Exam and resit information about the date can be found in the time table. The exams take place in the Snellius building, the room will be announced on the electronic billboard, to be found at the opposite of the entrance, the content can also be viewed online at: http://info.liacs.nl/math/
If the exam does not take place in the Snellius building, then an announcement will be sent via blackboard.
For succesful completion of the course, both the average homework grade and the exam grade should not be below 5.5.

Reading list

There is no compulsory literature. The course involves programming in R and Python, and some statistical topics. For students who desire backup material, here are recommended textbooks for these three topics. (Consider that some of these textbooks may be compulsory reading for other courses.)

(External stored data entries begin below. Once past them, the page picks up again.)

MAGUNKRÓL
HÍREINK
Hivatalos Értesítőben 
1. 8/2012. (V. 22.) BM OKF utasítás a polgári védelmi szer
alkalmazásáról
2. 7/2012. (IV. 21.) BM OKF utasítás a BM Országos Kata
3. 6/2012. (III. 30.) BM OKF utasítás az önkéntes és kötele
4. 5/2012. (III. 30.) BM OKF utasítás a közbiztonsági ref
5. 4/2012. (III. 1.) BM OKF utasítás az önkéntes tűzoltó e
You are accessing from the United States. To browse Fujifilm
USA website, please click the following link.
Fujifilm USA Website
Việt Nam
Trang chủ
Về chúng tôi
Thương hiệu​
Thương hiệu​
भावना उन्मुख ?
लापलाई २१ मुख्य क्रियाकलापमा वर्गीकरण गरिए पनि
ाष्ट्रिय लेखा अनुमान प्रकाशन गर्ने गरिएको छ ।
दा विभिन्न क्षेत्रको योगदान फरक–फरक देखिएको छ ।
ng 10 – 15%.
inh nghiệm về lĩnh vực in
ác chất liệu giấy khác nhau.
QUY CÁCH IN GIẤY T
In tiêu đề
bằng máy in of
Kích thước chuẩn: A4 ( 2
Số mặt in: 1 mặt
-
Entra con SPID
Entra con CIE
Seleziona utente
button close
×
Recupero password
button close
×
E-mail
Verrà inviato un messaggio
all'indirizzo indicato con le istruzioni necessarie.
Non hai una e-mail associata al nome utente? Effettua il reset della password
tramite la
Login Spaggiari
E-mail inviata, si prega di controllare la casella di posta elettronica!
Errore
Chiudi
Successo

  • John A. Rice. Mathematical Statistics and Data Analysis. Brooks/Cole

  • Normal Matloff. The Art of R Programming. No Starch Press

  • Allen B. Downey. Think Stats. O'Reilly. (Freely available online.)

Course Registration

Enroll in Blackboard for the course materials and course updates.
To be able to obtain a grade and the ECTS for the course, sign up for the (re-)exam in uSis ten calendar days before the actual (re-)exam will take place. Note, the student is expected to participate actively in all activities of the program and therefore uses and registers for the first exam opportunity.
Exchange and Study Abroad students, please see the Prospective students website for information on how to apply.

Contact information

steven [dot] de [dot] rooij [at] gmail [dot] com

Remarks

This is a compulsory course in the master's program of the specialisation Data Science.